• _Record extracts_
------

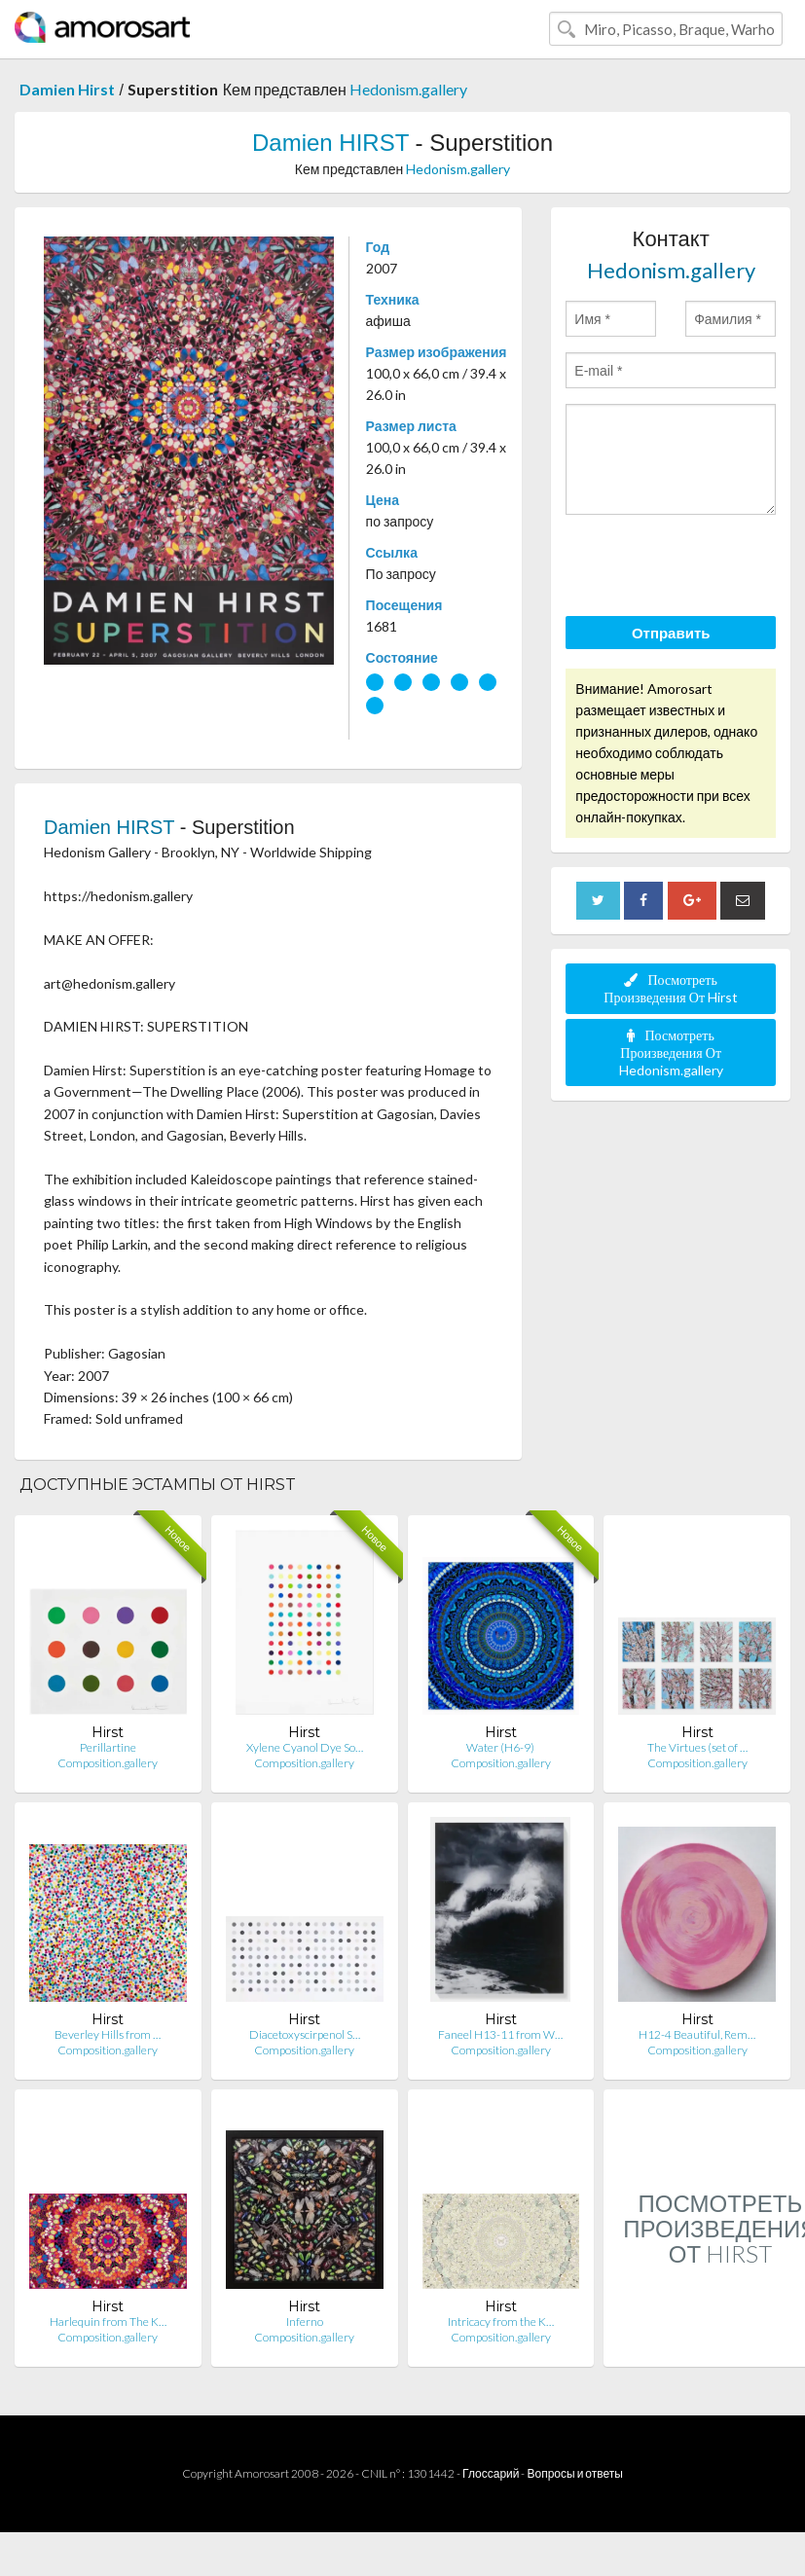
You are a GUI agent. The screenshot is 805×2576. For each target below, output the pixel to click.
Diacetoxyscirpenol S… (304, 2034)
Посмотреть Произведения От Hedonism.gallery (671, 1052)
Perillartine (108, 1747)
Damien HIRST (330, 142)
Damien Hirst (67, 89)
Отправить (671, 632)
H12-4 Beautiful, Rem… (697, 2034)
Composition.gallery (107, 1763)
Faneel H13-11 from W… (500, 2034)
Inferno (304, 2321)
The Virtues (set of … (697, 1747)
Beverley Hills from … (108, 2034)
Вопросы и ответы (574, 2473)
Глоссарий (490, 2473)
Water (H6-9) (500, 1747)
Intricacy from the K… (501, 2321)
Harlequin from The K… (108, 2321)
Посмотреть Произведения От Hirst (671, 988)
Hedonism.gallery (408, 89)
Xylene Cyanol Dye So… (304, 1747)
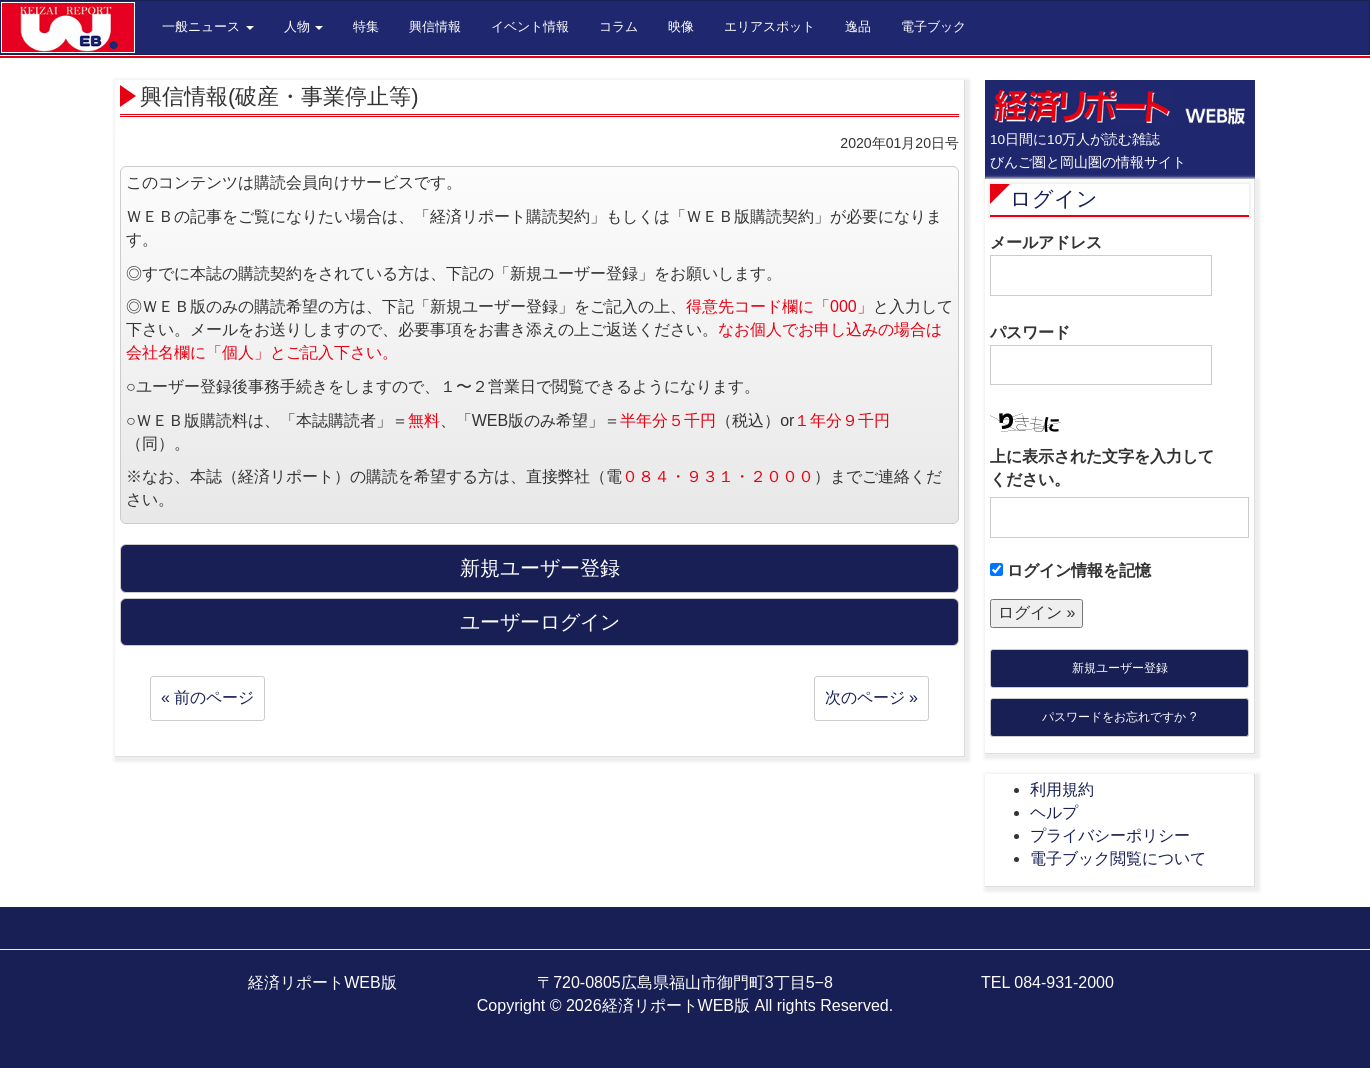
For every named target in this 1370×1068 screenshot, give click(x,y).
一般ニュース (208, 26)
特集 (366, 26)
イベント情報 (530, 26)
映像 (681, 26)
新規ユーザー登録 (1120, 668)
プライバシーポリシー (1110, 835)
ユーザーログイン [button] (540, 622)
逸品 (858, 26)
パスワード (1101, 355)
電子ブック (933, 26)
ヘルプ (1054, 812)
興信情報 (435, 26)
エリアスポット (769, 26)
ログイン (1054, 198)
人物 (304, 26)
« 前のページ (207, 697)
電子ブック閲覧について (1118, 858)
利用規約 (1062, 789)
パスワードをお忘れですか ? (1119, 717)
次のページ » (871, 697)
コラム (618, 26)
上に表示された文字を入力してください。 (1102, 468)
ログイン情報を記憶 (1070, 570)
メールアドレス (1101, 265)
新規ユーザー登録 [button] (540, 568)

------

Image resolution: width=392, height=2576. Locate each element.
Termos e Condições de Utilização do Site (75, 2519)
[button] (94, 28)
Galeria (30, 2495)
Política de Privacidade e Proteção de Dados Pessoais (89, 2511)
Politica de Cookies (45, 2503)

------

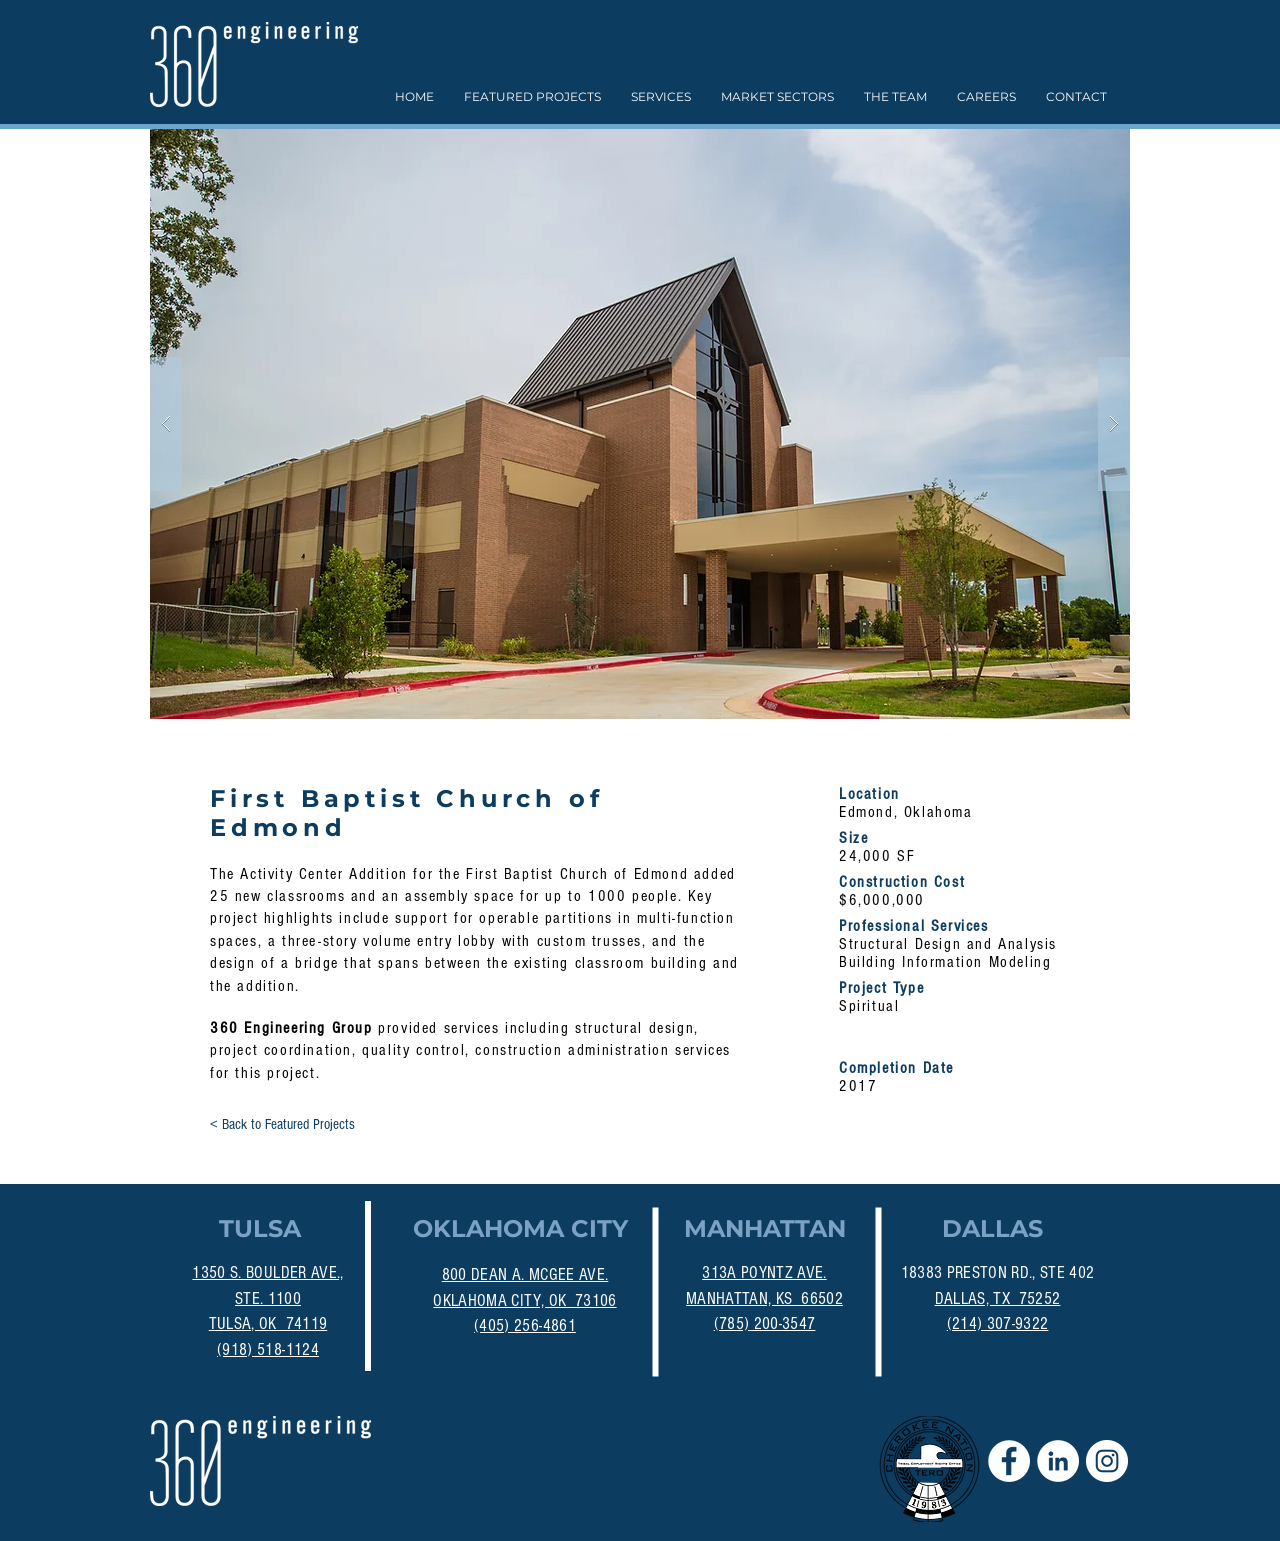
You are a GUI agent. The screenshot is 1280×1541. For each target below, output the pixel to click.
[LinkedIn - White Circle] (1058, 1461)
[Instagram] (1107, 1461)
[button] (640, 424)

------

• _Task instructions_
Above are some records. Copy each of their lines that holds the string "target".

• _Answer to this exercise_
You are a GUI agent. The screenshot is 805×2576. For each target below, output the pixel to click.
For every named target in this 1370×1068 screenshot, give click(x,y).
You are a GUI agent. The screenshot is 1280×1541. For each target below, output the pixel to click.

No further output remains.